'Reborn in a free and democratic society'
New Canadians moved by oath of citizenship
THEY came from different countries and under different circumstances, but they came together for one reason on Tuesday afternoon -- to become Canadian citizens.Seventy-six immigrants took the Canadian oath in a lavish room at Union Station, marking the beginning of a brighter, happier future for many of them.
Eshetu Beshada said in a speech that he felt "reborn in a free and democratic society," after receiving his citizenship.
Beshada left Ethiopia in 2004. The political instability and discrimination against his ethnicity forced him and his family to flee, Beshada said.
Beshada and his family are from Oromia, an ethnic region of Ethiopia. His family was tired of being targeted because of that, Beshada said.
"You didn't know what was going to happen every day you woke up," Beshada said. "You could be taken to jail or be shot for no reason."
Going back home would be difficult, he said.

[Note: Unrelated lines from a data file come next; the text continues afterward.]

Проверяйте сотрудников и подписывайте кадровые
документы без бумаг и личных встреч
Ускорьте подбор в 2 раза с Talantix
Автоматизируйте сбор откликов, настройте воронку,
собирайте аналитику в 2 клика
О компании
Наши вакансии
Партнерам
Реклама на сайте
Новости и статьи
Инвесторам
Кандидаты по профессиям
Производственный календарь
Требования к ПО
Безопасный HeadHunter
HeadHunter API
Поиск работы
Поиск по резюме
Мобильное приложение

Beshada, along with his wife and two children, took in the ceremony with pride.
"I was almost crying," Beshada said. "It's unbelievable to finally come to this stage."

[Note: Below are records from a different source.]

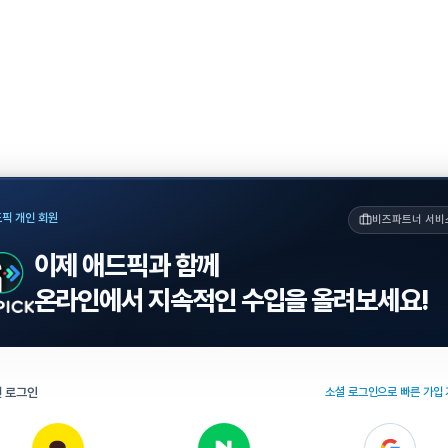
픽 개인 회원
비즈파트너 서비
이제 애드픽과 함께
온라인에서 지속적인 수입을 올려보세요!
 로그인
소셜 로그인으로 빠른 가입 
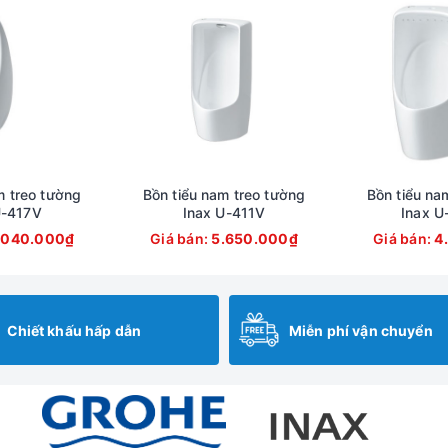
m treo tường
Bồn tiểu nam treo tường
Bồn tiểu na
U-417V
Inax U-411V
Inax U
.040.000₫
Giá bán:
5.650.000₫
Giá bán:
4
Chiết khấu hấp dẫn
Miễn phí vận chuyển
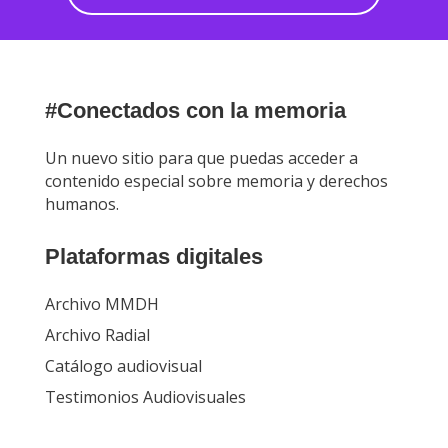
#Conectados con la memoria
Un nuevo sitio para que puedas acceder a
contenido especial sobre memoria y derechos
humanos.
Plataformas digitales
Archivo MMDH
Archivo Radial
Catálogo audiovisual
Testimonios Audiovisuales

Naivedya and Anjali Chhibber brought their family to Canada for a healthier and cleaner life.
They left New Delhi, India, in May 2005 and were all smiles after receiving their citizenship certificates.
"We came for the freedom, the quality of life, and the future of our kids," Naivedya said.
Amenities like water and electricity are scarce in their overpopulated city, Naivedya said, something they decided they could live through no longer.
"We only had access to the water supply once in the morning and once in the afternoon," Naivedya said.
"You go through a lot of stress for those things," Anjali added.
The moment they finished reading their oaths was very emotional for them, Naivedya said.
"It's exciting because you've waited for this moment for so long and finally it comes," Anjali said.
One thing that Mario Padron, who is from Cuba, is eagerly looking forward to after waiting four years for his citizenship, is the right to vote.
"On the news you watch all of these things happening (in the country), and you're not really involved," Padron said. "As a permanent resident you have almost everything but you don't have the right to vote. Now I am a Canadian citizen and I have that right.
"Now that we're here, we'd like to help as much as possible. We want to contribute to Canada's success."
Immigrants from China, Germany, Iran, Israel, Pakistan and Sudan also received their citizenships.